(The task):
What you return must be every line below that includes the word "reclamação".

[Recorded data]
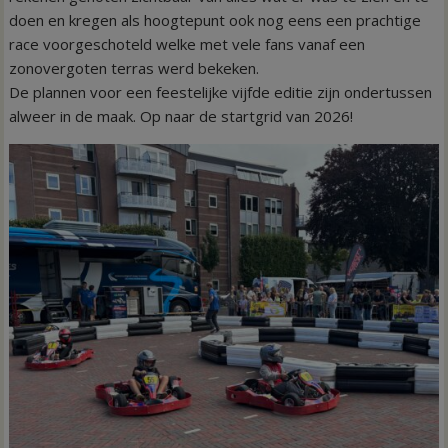
doen en kregen als hoogtepunt ook nog eens een prachtige
race voorgeschoteld welke met vele fans vanaf een
zonovergoten terras werd bekeken.
De plannen voor een feestelijke vijfde editie zijn ondertussen
alweer in de maak. Op naar de startgrid van 2026!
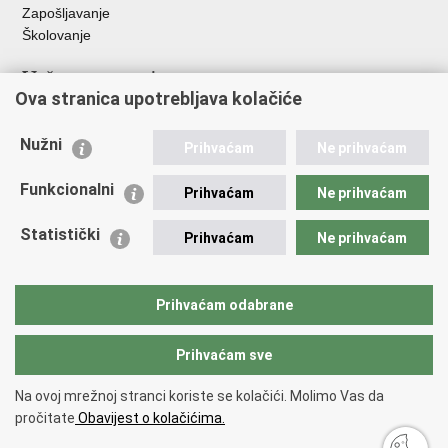
Zapošljavanje
Školovanje
Važne poveznice
Ova stranica upotrebljava kolačiće
Ministarstvo unutarnjih poslova
Sindikati
Nužni
Prihvaćam
Ne prihvaćam
Udruge
Dom zdravlja MUP-a
Funkcionalni
Prihvaćam
Ne prihvaćam
Policijska akademija
Muzej policije
Statistički
Prihvaćam
Ne prihvaćam
Zaklada policijske solidarnosti
Centar za forenzična ispitivanja, istraživanja i vještačenja "Ivan
Vučetić"
Prihvaćam odabrane
Policijske uprave
Prihvaćam sve
Povratak na vrh
Na ovoj mrežnoj stranci koriste se kolačići. Molimo Vas da
Copyright © 2026 Policijska uprava istarska.
Uvjeti korištenja
.
Izjava o
pročitate
Obavijest o kolačićima.
pristupačnosti
.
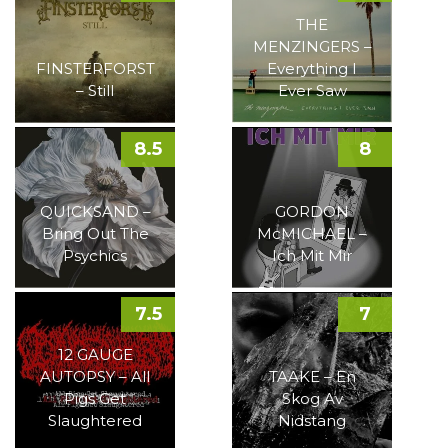
THE
MENZINGERS –
FINSTERFORST
Everything I
– Still
Ever Saw
8.5
8
QUICKSAND –
GORDON
Bring Out The
McMICHAEL –
Psychics
Ich Mit Mir
7.5
7
12 GAUGE
AUTOPSY – All
TAAKE – En
Pigs Get
Skog Av
Slaughtered
Nidstang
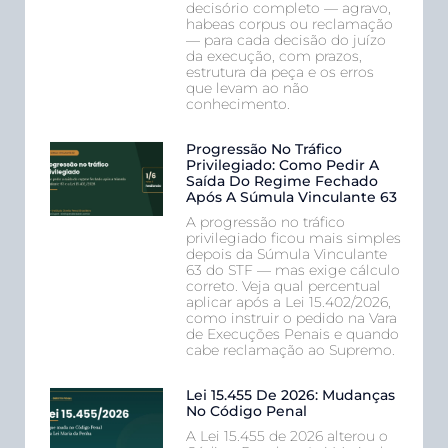
decisório completo — agravo,
habeas corpus ou reclamação
— para cada decisão do juízo
da execução, com prazos,
estrutura da peça e os erros
que levam ao não
conhecimento.
Progressão No Tráfico
Privilegiado: Como Pedir A
Saída Do Regime Fechado
Após A Súmula Vinculante 63
A progressão no tráfico
privilegiado ficou mais simples
depois da Súmula Vinculante
63 do STF — mas exige cálculo
correto. Veja qual percentual
aplicar após a Lei 15.402/2026,
como instruir o pedido na Vara
de Execuções Penais e quando
cabe reclamação ao Supremo.
Lei 15.455 De 2026: Mudanças
No Código Penal
A Lei 15.455 de 2026 alterou o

(Worked solution):
habeas corpus ou reclamação
cabe reclamação ao Supremo.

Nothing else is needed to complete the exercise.